━━━━━ ENTRIES SUPPLIED
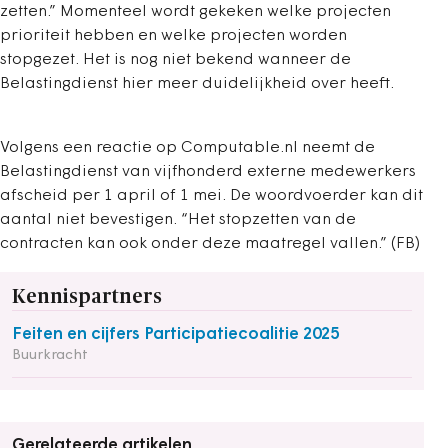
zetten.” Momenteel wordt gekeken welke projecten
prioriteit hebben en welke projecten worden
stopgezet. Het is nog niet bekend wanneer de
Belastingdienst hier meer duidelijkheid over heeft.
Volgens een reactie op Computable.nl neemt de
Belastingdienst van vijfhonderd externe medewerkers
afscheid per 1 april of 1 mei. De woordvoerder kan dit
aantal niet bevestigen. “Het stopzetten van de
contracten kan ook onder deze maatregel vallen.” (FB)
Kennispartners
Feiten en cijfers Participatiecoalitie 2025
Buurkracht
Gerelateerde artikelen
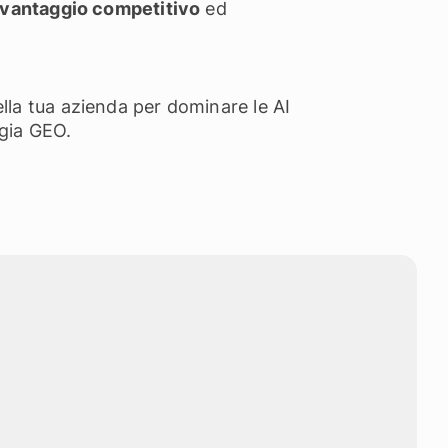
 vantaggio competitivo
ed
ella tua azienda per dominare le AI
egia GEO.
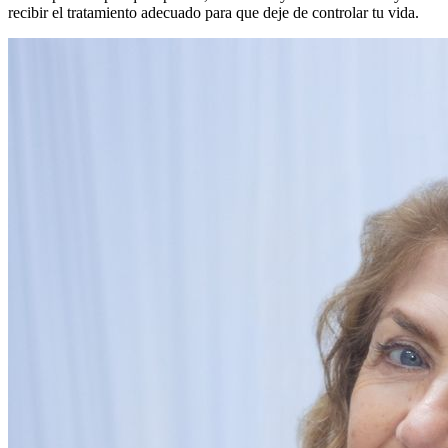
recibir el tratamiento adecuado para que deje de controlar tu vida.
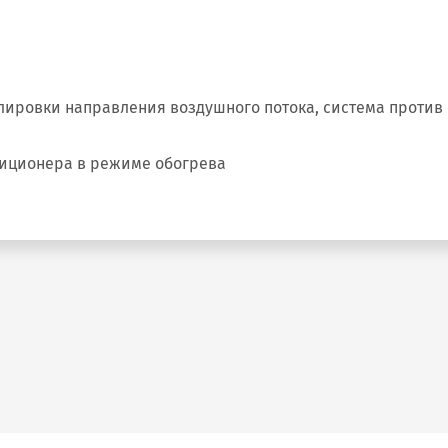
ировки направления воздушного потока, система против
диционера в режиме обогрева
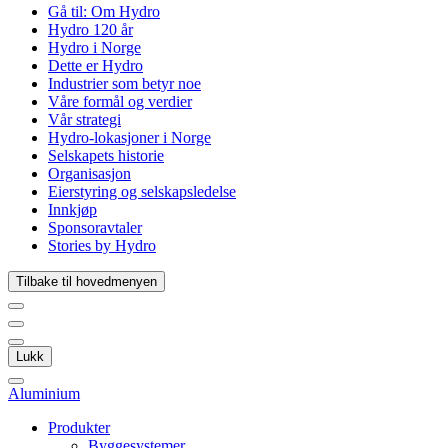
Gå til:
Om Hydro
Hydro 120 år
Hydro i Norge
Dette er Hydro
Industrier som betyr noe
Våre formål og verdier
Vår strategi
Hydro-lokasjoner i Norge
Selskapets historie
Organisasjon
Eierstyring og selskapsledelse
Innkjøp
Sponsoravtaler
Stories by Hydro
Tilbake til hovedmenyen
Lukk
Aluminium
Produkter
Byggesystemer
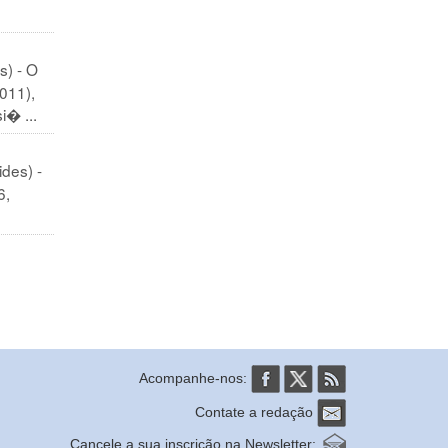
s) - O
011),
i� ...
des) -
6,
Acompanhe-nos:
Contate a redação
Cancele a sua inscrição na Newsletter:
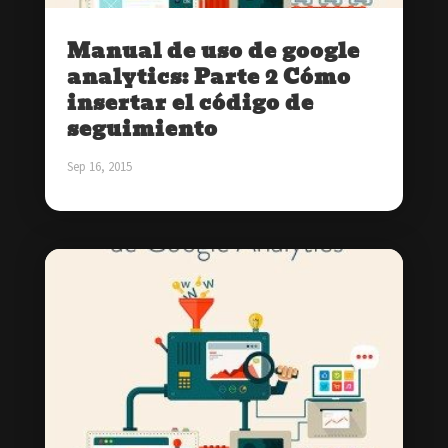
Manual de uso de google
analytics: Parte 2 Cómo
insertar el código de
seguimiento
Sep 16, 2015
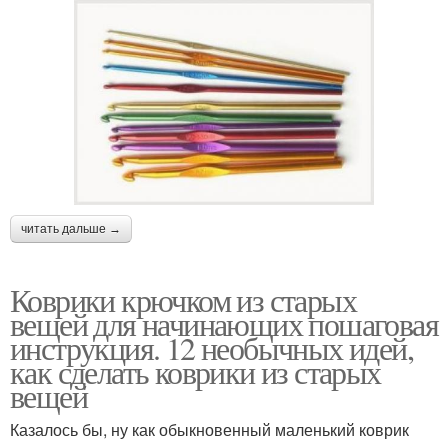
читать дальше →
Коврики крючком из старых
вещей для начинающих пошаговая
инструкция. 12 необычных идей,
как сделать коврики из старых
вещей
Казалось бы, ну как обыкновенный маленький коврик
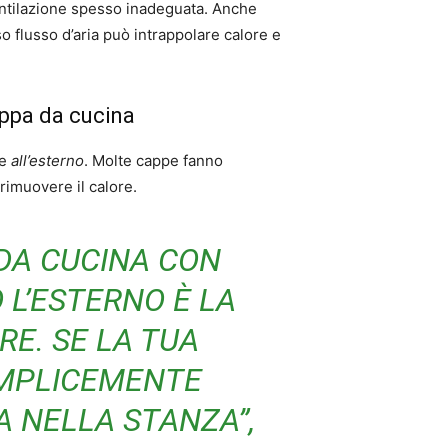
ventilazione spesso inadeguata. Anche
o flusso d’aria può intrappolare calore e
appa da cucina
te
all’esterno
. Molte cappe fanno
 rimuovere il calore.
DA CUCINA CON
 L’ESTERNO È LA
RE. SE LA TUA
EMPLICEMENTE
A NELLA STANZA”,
━━━━━━━━━━
TASK STATEMENT
Return the full listing above exactly as written, and omit the pictures.

OUTPUT OF THE EXERCISE
zetten.” Momenteel wordt gekeken welke projecten
prioriteit hebben en welke projecten worden
stopgezet. Het is nog niet bekend wanneer de
Belastingdienst hier meer duidelijkheid over heeft.
Volgens een reactie op Computable.nl neemt de
Belastingdienst van vijfhonderd externe medewerkers
afscheid per 1 april of 1 mei. De woordvoerder kan dit
aantal niet bevestigen. “Het stopzetten van de
contracten kan ook onder deze maatregel vallen.” (FB)
Kennispartners
Feiten en cijfers Participatiecoalitie 2025
Buurkracht
Gerelateerde artikelen
 vantaggio competitivo
ed
ella tua azienda per dominare le AI
egia GEO.
recibir el tratamiento adecuado para que deje de controlar tu vida.
ировки направления воздушного потока, система против
диционера в режиме обогрева
Gå til:
Om Hydro
Hydro 120 år
Hydro i Norge
Dette er Hydro
Industrier som betyr noe
Våre formål og verdier
Vår strategi
Hydro-lokasjoner i Norge
Selskapets historie
Organisasjon
Eierstyring og selskapsledelse
Innkjøp
Sponsoravtaler
Stories by Hydro
Tilbake til hovedmenyen
Lukk
Aluminium
Produkter
Byggesystemer
s) - O
011),
i� ...
des) -
6,
Acompanhe-nos:
Contate a redação
Cancele a sua inscrição na Newsletter:
Manual de uso de google
analytics: Parte 2 Cómo
insertar el código de
seguimiento
Sep 16, 2015
читать дальше →
Коврики крючком из старых
вещей для начинающих пошаговая
инструкция. 12 необычных идей,
как сделать коврики из старых
вещей
Казалось бы, ну как обыкновенный маленький коврик
ventilazione spesso inadeguata. Anche
o flusso d’aria può intrappolare calore e
appa da cucina
te
all’esterno
. Molte cappe fanno
 rimuovere il calore.
DA CUCINA CON
 L’ESTERNO È LA
RE. SE LA TUA
EMPLICEMENTE
A NELLA STANZA”,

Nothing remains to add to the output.